The retail value chain is moving toward a model of “intent-based purchasing,” where the gap between interest and ownership is virtually eliminated. In this future, we may see a transition from single-purpose assistants to “teams” of specialized agents—one for retrieval, one for payments, and one for risk—all coordinated by a “supervisor agent” that manages the entire process. Traditional brand loyalty faces a significant challenge here, as a supervisor agent makes decisions based on cold logic, comparing real-time pricing, availability, and alignment with the user’s specific constraints rather than being swayed by flashy advertisements. However, this also opens the door for “Brand Agents” that live on a retailer’s site, trained on their specific catalogue and business rules to provide an authentic, on-brand conversational experience. The focus for brands will shift from capturing human attention to providing the best verifiable value that an agent can logically recommend.

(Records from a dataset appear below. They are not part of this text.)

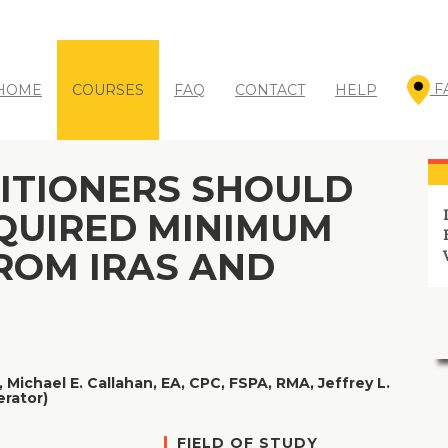
WANT TO SAVE UP TO 35%?
( Click for Details )
F
HOME
COURSES
FAQ
CONTACT
HELP
ITIONERS SHOULD
QUIRED MINIMUM
ROM IRAS AND
,
Michael E. Callahan, EA, CPC, FSPA, RMA,
Jeffrey L.
erator)
FIELD OF STUDY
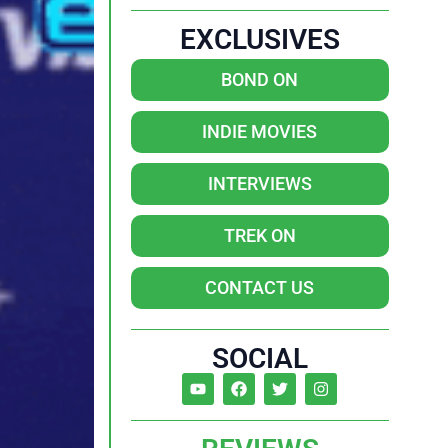
EXCLUSIVES
BOND ON
INDIE MOVIES
INTERVIEWS
TREK ON
CONTACT US
SOCIAL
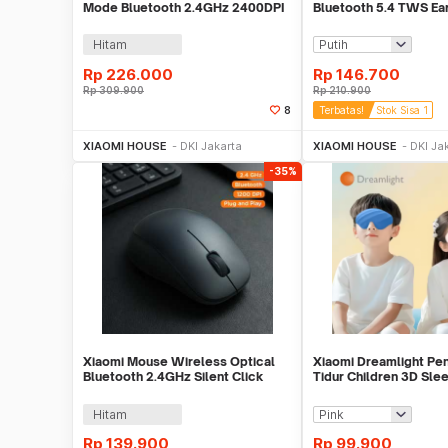
Mode Bluetooth 2.4GHz 2400DPI
Bluetooth 5.4 TWS Ea
Silent Click - XMBXSB01YM
Driver 10mm - 6 Play
Hitam
Rp
226.000
Rp
146.700
Rp
309.900
Rp
210.900
8
Terbatas!
Stok Sisa 1
Beli Sekarang
Beli S
XIAOMI HOUSE
DKI Jakarta
XIAOMI HOUSE
DKI Ja
-35%
Xiaomi Mouse Wireless Optical
Xiaomi Dreamlight Pe
Bluetooth 2.4GHz Silent Click
Tidur Children 3D Sle
1200 DPI - XMSMSB01YM
- DLSMG009
Hitam
Rp
139.900
Rp
99.900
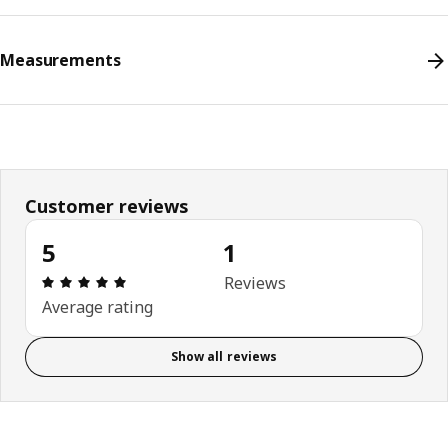
Measurements
Customer reviews
5
1
Review: 5 out of 5 stars. Total reviews: 1
Reviews
Average rating
Show all reviews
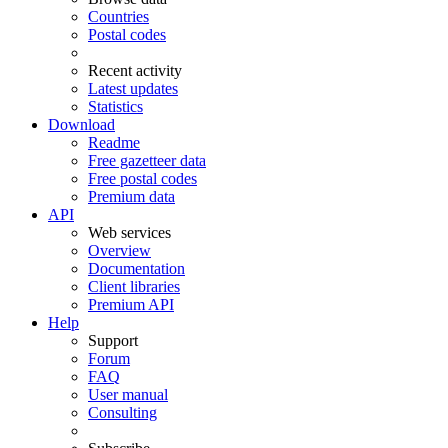
Countries
Postal codes
Recent activity
Latest updates
Statistics
Download
Readme
Free gazetteer data
Free postal codes
Premium data
API
Web services
Overview
Documentation
Client libraries
Premium API
Help
Support
Forum
FAQ
User manual
Consulting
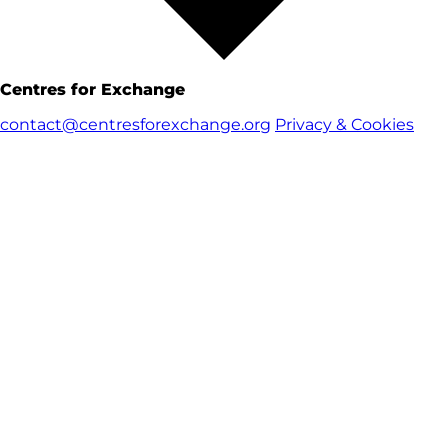
Centres for Exchange
contact@centresforexchange.org
Privacy & Cookies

What is your forecast for agentic commerce?

I forecast that by 2026, agentic commerce will have transitioned from experimental pilots—like the current trials being run by major players like Visa, Mastercard, and Santander—into a foundational element of the global economy. We will see the “invisible checkout” become the standard, where the labor of shopping is replaced by a continuous, background service that manages our subscriptions, handles our returns, and proactively finds deals before we even realize we need them. As programmable currencies and 24/7 payment infrastructures like stablecoins become more integrated with agentic platforms, we will witness a world where commercial transactions are routinely negotiated and settled between algorithms. Ultimately, as time becomes an increasingly precious commodity, consumers will view the ability to delegate their purchasing power to a trusted, logic-driven agent as an essential utility rather than a luxury.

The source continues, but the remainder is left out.